Set down exactly, from the records below, the line with "and hairy looking white or g" through the line with "McDermott and Doosan Enerbility", and nothing else.

━━━ The input ━━━

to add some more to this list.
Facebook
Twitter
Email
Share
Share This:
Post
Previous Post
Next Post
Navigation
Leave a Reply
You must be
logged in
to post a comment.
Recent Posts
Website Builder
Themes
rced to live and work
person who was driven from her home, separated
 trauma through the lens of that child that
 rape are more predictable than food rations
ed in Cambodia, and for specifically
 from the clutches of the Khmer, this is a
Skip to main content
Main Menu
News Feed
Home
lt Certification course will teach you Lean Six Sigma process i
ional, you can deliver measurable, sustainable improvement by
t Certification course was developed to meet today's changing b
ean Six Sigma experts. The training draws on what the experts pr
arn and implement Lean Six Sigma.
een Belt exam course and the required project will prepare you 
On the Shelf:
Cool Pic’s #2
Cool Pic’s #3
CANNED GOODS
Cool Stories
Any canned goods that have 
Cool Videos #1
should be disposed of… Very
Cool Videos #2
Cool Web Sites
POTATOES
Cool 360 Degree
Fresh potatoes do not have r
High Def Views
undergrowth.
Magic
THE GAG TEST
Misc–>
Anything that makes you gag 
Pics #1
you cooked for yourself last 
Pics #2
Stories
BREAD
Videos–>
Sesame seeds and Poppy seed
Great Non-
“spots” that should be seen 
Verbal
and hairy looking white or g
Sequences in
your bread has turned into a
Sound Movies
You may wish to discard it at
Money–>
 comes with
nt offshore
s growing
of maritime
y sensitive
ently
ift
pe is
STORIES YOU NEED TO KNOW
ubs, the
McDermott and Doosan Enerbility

━━━
━━━ The input ━━━

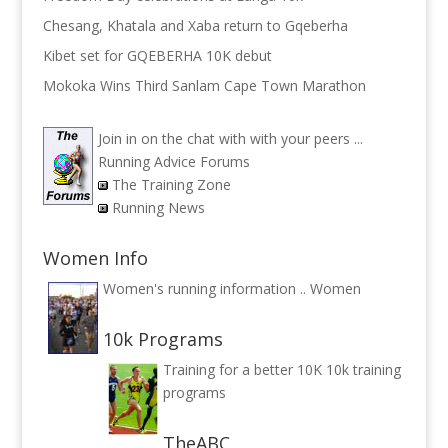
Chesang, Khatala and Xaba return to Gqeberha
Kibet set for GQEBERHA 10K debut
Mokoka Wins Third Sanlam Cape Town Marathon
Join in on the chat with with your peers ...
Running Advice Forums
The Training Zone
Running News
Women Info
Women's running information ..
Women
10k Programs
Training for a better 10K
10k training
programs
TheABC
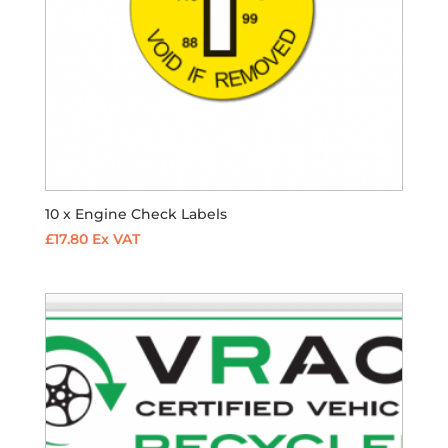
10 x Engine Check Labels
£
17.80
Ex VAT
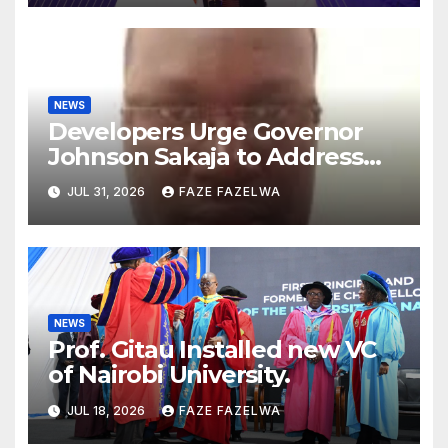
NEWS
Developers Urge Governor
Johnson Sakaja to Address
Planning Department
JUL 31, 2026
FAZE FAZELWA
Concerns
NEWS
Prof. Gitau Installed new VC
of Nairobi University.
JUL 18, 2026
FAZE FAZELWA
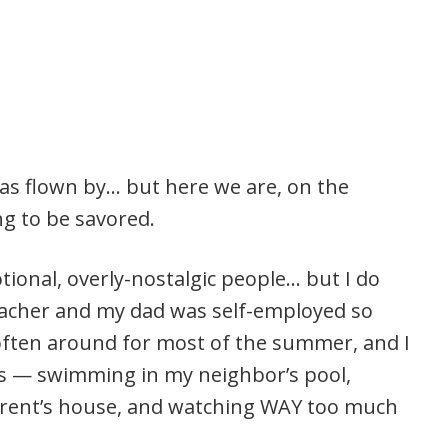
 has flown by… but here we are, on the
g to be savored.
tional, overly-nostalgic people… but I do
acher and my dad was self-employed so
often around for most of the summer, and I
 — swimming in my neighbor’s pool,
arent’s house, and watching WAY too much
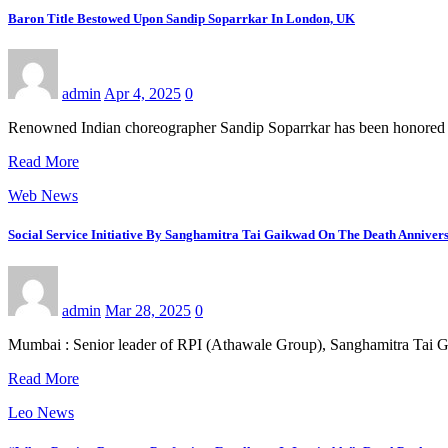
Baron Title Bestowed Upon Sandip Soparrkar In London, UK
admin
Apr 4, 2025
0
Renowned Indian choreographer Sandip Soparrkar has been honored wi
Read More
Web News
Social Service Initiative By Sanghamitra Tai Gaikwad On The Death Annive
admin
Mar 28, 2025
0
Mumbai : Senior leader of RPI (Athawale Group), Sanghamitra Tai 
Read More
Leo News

━━━
━━━ The input ━━━

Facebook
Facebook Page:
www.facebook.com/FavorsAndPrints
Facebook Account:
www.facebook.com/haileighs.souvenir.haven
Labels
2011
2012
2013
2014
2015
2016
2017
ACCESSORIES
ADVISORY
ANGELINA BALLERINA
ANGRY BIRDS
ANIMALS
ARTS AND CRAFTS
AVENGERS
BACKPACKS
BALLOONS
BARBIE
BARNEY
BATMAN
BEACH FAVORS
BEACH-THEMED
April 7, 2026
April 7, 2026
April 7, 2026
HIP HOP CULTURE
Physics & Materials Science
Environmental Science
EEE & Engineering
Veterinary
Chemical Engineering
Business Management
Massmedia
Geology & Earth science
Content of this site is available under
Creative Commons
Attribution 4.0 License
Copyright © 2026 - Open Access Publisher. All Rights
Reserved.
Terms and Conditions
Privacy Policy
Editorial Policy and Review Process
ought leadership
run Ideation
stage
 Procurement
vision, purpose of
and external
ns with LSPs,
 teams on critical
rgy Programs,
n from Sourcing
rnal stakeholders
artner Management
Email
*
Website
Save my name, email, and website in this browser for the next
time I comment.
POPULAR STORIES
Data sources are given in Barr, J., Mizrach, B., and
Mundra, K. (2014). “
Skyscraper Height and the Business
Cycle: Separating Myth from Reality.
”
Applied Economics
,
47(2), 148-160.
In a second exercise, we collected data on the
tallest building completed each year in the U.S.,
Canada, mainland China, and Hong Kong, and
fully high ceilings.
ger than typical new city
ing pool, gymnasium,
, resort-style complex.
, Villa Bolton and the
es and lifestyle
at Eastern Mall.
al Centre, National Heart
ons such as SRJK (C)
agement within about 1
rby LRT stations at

━━━

> Solved problem:
and hairy looking white or g
Sequences in
your bread has turned into a
Sound Movies
You may wish to discard it at
Money–>
 comes with
nt offshore
s growing
of maritime
y sensitive
ently
ift
pe is
STORIES YOU NEED TO KNOW
ubs, the
McDermott and Doosan Enerbility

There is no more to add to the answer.